◆ Prompt ◆
Return the full listing character for character, without its pictures.

◆ Exercise data ◆
--

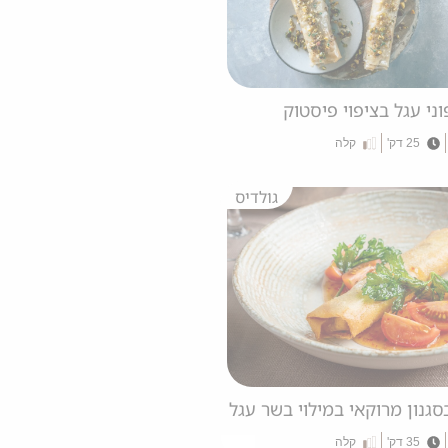
ני עגל בציפוי פיסטוק
25 דק'
קלה
גולדיס
סגנון מרוקאי במילוי בשר עגל
35 דק'
קלה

--

◆ Exercise solution ◆
ני עגל בציפוי פיסטוק
25 דק'
קלה
גולדיס
סגנון מרוקאי במילוי בשר עגל
35 דק'
קלה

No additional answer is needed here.